Getting clear on what you want
A personal reflection on finding purpose, understanding core values, and designing a life that aligns with who you truly are.
Fundamentally, if where you are is not where you truly desire to be in life, it is because of a flaw in how you've designed your own life.
Face it.
Either:
A) You do not know what you want
B) You've not taken the time to consciously design one you'd want
We're all humans, I get it.
We may be busy with obligations, school, family, or simply put, life just gets in the way.
At some point though, after "waking up" from living on autopilot, it really comes to a matter of deciding whether your current circumstance is really something you're willing to tolerate or not.
My earliest initiative of this was after I quit my second "real job" at a Chinese restaurant as a host.
I was miserable, depressed, and just wanted out. Finally, after some contemplation and enough willpower, I pulled the plug on that job and quit.
Two weeks go by and I came face-to-face with reality: you need to make money now. (I didn't even make much from that job anyway, I was earning roughly $200/week as a 17 year old.)
So what did I do?
What any guy on the internet can do: search up "how to make money online."
I was blown away by all the various different kinds of opportunities and business models I can get into:
- Dropshipping
- Affiliate marketing
- Amazon
- Personal branding
- Writing
- Selling on eBay
- Plus more
While at the moment I wasn't consciously designing my life, I was looking for a way out.

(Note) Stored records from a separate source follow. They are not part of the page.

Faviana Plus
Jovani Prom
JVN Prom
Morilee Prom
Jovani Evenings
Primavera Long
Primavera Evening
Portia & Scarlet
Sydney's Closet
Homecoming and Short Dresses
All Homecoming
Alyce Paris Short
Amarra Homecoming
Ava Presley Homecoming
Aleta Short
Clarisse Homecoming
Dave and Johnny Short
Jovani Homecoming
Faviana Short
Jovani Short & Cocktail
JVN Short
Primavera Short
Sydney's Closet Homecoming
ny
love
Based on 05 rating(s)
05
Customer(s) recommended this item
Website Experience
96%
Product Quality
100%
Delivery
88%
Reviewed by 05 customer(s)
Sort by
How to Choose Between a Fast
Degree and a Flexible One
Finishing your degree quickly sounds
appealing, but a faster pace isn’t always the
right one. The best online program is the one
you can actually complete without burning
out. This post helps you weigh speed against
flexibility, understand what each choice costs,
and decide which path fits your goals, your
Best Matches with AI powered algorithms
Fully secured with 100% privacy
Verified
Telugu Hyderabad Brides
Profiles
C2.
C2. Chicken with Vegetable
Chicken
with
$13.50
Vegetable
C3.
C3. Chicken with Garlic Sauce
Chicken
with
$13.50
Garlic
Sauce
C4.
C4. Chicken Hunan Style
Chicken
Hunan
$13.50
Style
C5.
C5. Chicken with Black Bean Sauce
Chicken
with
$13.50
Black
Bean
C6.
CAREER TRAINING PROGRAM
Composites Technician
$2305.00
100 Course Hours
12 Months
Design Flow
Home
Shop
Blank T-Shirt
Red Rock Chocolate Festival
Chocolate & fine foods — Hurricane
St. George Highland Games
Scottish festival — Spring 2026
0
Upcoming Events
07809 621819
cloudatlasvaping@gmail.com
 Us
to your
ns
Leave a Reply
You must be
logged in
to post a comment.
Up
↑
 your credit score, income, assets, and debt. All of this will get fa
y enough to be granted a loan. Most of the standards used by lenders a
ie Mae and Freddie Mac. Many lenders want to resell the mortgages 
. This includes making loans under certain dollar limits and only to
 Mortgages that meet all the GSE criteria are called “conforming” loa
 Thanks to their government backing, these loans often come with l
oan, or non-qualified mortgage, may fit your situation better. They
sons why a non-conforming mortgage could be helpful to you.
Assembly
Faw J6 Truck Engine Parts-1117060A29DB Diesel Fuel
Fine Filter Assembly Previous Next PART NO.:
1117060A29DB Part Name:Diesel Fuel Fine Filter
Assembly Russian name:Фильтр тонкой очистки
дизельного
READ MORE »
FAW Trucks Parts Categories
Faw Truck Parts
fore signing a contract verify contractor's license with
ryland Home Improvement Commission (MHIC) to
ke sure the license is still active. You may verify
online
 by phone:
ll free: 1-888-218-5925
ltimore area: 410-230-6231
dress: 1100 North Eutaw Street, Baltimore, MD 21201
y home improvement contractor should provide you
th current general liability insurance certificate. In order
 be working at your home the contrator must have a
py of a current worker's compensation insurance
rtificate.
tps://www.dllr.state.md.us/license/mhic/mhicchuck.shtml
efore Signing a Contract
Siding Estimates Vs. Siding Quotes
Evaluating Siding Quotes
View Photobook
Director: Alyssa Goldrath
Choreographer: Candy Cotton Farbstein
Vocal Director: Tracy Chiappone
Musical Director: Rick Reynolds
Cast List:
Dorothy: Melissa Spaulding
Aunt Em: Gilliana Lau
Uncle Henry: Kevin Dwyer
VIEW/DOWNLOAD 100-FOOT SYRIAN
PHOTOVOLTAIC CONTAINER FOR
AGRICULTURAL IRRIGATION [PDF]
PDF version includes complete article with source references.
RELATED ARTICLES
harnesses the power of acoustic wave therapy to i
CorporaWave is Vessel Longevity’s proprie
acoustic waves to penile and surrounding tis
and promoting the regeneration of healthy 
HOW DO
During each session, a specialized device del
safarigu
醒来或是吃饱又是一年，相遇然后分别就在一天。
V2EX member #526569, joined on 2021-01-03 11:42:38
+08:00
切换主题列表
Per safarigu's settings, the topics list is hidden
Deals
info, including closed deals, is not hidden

I'm not going to go much into this story, but fast forward to 2019 from 2017 when this all started, me and a business partner made $1.4M in revenue from our first profitable store.
The result at the end of it all? I was still miserable.
I remember vividly one day playing Fortnite in my parent's basement.
I look up on my phone, and my daily Shopify revenue hits another $10k/day.
Meanwhile, I lost my hunger to drive and continue pressing onward.
After 2019 and mostly from then on to date, I explored my curiosity because I wanted to go on a quest and figure out who I am and what I genuinely want out of life.
After trying dozens of jobs, losing a bunch of money from scams, get-rich-quick schemes, learning skills from coding to no-code to writing to playing piano, and more…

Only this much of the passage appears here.